Assignment
Only the lines from the line containing "Egészségügyi" to the end of the entries, both included, belong in your answer, and each must match exactly.

Data for review
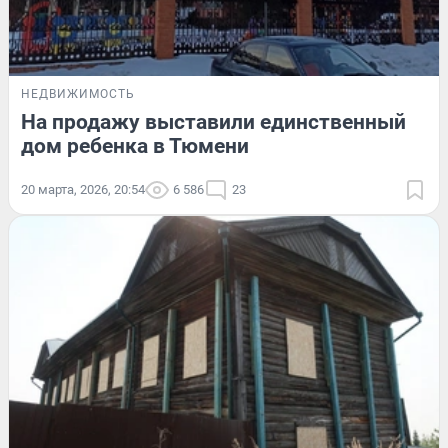
НЕДВИЖИМОСТЬ
На продажу выставили единственный
дом ребенка в Тюмени
20 марта, 2026, 20:54
6 586
23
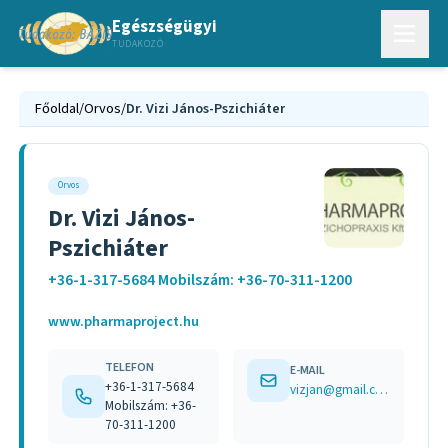
Egészségügyi
TUDAKOZÓ
Főoldal
/
Orvos
/
Dr. Vizi János-Pszichiáter
Orvos
Dr. Vizi János-
Pszichiáter
+36-1-317-5684 Mobilszám: +36-70-311-1200
www.pharmaproject.hu
TELEFON
E-MAIL
+36-1-317-5684
vizjan@gmail.com
Mobilszám: +36-
70-311-1200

Final answer
Egészségügyi
TUDAKOZÓ
Főoldal
/
Orvos
/
Dr. Vizi János-Pszichiáter
Orvos
Dr. Vizi János-
Pszichiáter
+36-1-317-5684 Mobilszám: +36-70-311-1200
www.pharmaproject.hu
TELEFON
E-MAIL
+36-1-317-5684
vizjan@gmail.com
Mobilszám: +36-
70-311-1200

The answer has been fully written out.